- Trial Court Law Libraries
An Act establishing the Law of the Road was approved by the Governor of the Commonwealth on February 14th, 1821. It said “That in all cases of persons meeting each other on any bridge, turnpike, or other road, within this Commonwealth, travelling with carriages, waggons, carts, sleds, sleighs, or other vehicle, the persons so meeting, shall seasonably turn, drive and convey their carriages, waggons, carts, sleds, sleighs, or other vehicle, to the right of the centre of the travelled part of such bridge, turnpike, or road, so as to enable each other’s carriages, waggons, carts, sleds, sleighs, or other vehicle, to pass each other, without interference or interruption.”
This was the first time that it became the law to drive on the right. Well before the automobile came on the scene.

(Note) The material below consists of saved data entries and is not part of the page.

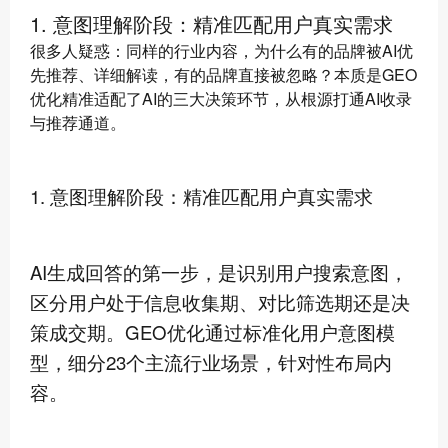
1. 意图理解阶段：精准匹配用户真实需求
很多人疑惑：同样的行业内容，为什么有的品牌被AI优
先推荐、详细解读，有的品牌直接被忽略？本质是GEO
优化精准适配了AI的三大决策环节，从根源打通AI收录
与推荐通道。
1. 意图理解阶段：精准匹配用户真实需求
AI生成回答的第一步，是识别用户搜索意图，
区分用户处于信息收集期、对比筛选期还是决
策成交期。GEO优化通过标准化用户意图模
型，细分23个主流行业场景，针对性布局内
容。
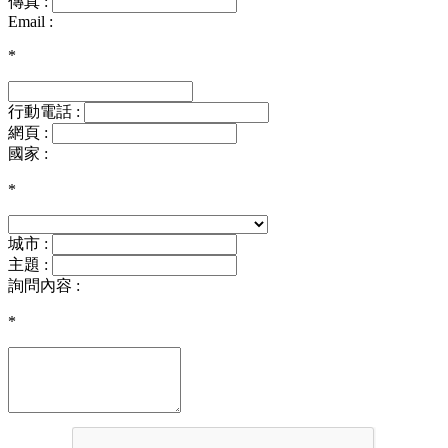
傳真 :
Email :
*
行動電話 :
網頁 :
國家 :
*
城市 :
主題 :
詢問內容 :
*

Nineteenth century case law reveals that winter road conditions obscured the location of the road in some cases. It was not obvious where the center of the road was to be found, nor was it clear that a vehicle needed to stay to the right. The Judge in Jaquith v. Richardson, 49 Mass. 213 (1844) opined “when that part of a road which is wrought for travelling is hidden by snow, and a path is beaten and travelled on the side of the wrought part, persons meeting on such beaten and travelled path are required to drive their vehicles to the right of the middle of such path.”
“In an action of trespass, the plaintiff alleged that the defendant, at Stoneham, on the 24th of March 1843, made an assault upon him, and with a certain stage or sleigh drawn by four horses, did direct and guide the same horses against the sleigh of the plaintiff, in which he was then and there sitting, and did drive said horses against the plaintiff’s said sleigh, and overturned the same, and greatly injured the plaintiff.”
– Jaquith v. Richardson, 49 Mass. 213 (1844)
A caption on a 1903 image in The New York Public Library Digital Collections reads “But the problem will be solved when the automobile supersedes the horse.”